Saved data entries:
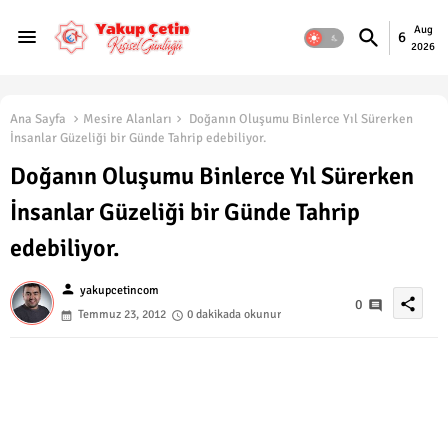
Aug
6
2026
Ana Sayfa
Mesire Alanları
Doğanın Oluşumu Binlerce Yıl Sürerken
İnsanlar Güzeliği bir Günde Tahrip edebiliyor.
Doğanın Oluşumu Binlerce Yıl Sürerken
İnsanlar Güzeliği bir Günde Tahrip
edebiliyor.
person
yakupcetincom
share
0
Temmuz 23, 2012
0 dakikada okunur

__Task requirements__
Except for the pictures, print the data above exactly.

__Task result__
Aug
6
2026
Ana Sayfa
Mesire Alanları
Doğanın Oluşumu Binlerce Yıl Sürerken
İnsanlar Güzeliği bir Günde Tahrip edebiliyor.
Doğanın Oluşumu Binlerce Yıl Sürerken
İnsanlar Güzeliği bir Günde Tahrip
edebiliyor.
person
yakupcetincom
share
0
Temmuz 23, 2012
0 dakikada okunur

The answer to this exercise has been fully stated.